*** Opening DATA FOR THIS EXERCISE ***
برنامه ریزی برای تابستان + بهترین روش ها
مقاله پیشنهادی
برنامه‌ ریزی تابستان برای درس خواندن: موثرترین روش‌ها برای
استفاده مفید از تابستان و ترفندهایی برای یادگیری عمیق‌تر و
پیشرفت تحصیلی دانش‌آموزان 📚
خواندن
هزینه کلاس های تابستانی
*** Closing DATA FOR THIS EXERCISE ***
*** Opening DATA FOR THIS EXERCISE ***
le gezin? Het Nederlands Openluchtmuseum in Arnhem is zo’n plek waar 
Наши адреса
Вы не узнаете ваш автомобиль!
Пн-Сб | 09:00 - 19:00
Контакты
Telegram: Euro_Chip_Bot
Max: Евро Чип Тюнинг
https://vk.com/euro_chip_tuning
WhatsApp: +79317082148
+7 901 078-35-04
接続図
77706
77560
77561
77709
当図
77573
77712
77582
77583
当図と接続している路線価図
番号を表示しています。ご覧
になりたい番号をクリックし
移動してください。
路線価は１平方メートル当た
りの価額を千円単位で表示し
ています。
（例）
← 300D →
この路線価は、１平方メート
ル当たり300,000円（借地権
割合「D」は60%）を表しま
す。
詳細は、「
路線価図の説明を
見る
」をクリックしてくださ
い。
*** Closing DATA FOR THIS EXERCISE ***
_EXERCISE OBJECTIVE_: Search the records for lines holding the word "برای", then copy each line you find.

_RESULT OF THE TASK_:
برنامه ریزی برای تابستان + بهترین روش ها
برنامه‌ ریزی تابستان برای درس خواندن: موثرترین روش‌ها برای
استفاده مفید از تابستان و ترفندهایی برای یادگیری عمیق‌تر و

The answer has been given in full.